To CAPES for the master's scholarship grant and to FAPEMIG for the support (CDS-APQ-01677-10).

ABSTRACT

Introduction: It has been claimed that the appropriate consumption of dairy products can be beneficial for the prevention and treatment of type 2 diabetes mellitus (T2DM).
Objective: The objective of this review is to critically analyze the main scientific evidence about this topic.
Methods: MEDLINE, PubMEd, Science Direct, SCIELO and LILACS were searched for studies published over the past 12 years exploring the effects of the consumption of dairy products or its components (calcium, vitamin D and magnesium) on T2DM.
Results and discussion: Epidemiological studies indicate that consumption of at least three servings of low-fat dairy products per day as a part of a healthy diet is crucial to reduce the risk of developing T2DM. The majority of the analyzed intervention studies reported beneficial effects of increased calcium and vitamin D ingestion on insulin sensitivity improvement and T2DM prevention.
Conclusions: Although the impact of dairy consumption to treat T2DM needs further investigation, the consumption of low-fat dairy products may be an important strategy to prevent and control T2DM.
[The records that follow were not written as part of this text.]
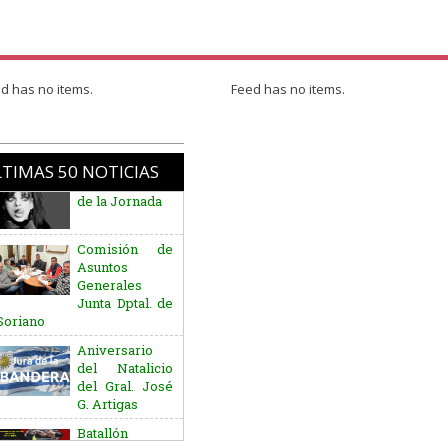
d has no items.
Feed has no items.
TIMAS 50 NOTICIAS
Comisión de
Asuntos
Generales
Junta Dptal. de
Soriano
Aniversario
del Natalicio
del Gral. José
G. Artigas
Batallón
“Asencio” de
Infantería N° 5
Key words: Dairy products. Milk. Calcium. Vitamin D. Diabetes. Insulin resistance.

RESUMEN

Palabras clave: Productos lácteos. Leche. Calcio. Vitamina D. Diabetes. Resistencia a la insulina.

Introduction

Type 2 diabetes mellitus (T2DM), which is partially characterized by insulin resistance (IR), is one of the most common chronic diseases in the world. IR is a pathological condition in which insulin becomes less effective at lowering blood glucose levels. T2DM occurs when the functional expansion of islet Β-cells fails to compensate for the degree of IR.¹ The worldwide prevalence of this disease among adults is estimated to increase from 285 million cases (6.4% of the population) in 2010 to 439 million (7.7%) in 2030. It is believed that this increase will be especially prominent in developing countries (69% increase compared to an increase of 20% in developed countries).²

The rapid increase in the incidence of T2DM indicates a low correlation with genetic causes and a strong correlation with lifestyle and/or environmental factors.^3,4Accordingly, body weight reduction, increased physical activity, and good dietary habits are effective strategies for reducing the incidence of IR and T2DM^5-7as well as for treating these disorders.^8,9 With regard to dietary habits, the influence of dairy intake on the prevention and treatment of T2DM deserves special attention.¹⁰

The objective of this study was to critically analyze the major scientific evidence regarding the role of dairy products and their components in the prevention and management of T2DM. We believe this is an important step to stimulate the conductance of scientific studies on this topic, favoring the establishment of public policies that can lead to health benefits to the world's populations.

Methods

We searched the MEDLINE, PubMEd, Science Direct, Scientific Electronic Library Online (SCIELO), and Latin American and Caribbean Health Sciences Literature-LILACS electronic databases to identify studies published within the last 12 years regarding the effects of consuming dairy products or their components (calcium, vitamin D and magnesium) on T2DM. For epidemiological studies, the prevalence and risks of T2DM and/or insulin resistance syndrome (IRS) were considered regarding dairy products, calcium and vitamin D consumption. For intervention studies, a minimum of 4 weeks intervention was considered regarding dairy products consumption, supplementation level (minimum) of vitamin D (400 IU) and calcium (500 mg), in which fasting glycemia and insulinemia, glycated hemoglobin, Homeostasis Model Assessment (HOMA) index, HOMA of insulin resistance (HOMA-IR), HOMA of insulin sensitivity (HOMA-%S); HOMA of β-cell function (HOMA-%B), quantitative insulin sensitivity check index (QUICKI) and intraplatelet calcium were assessed.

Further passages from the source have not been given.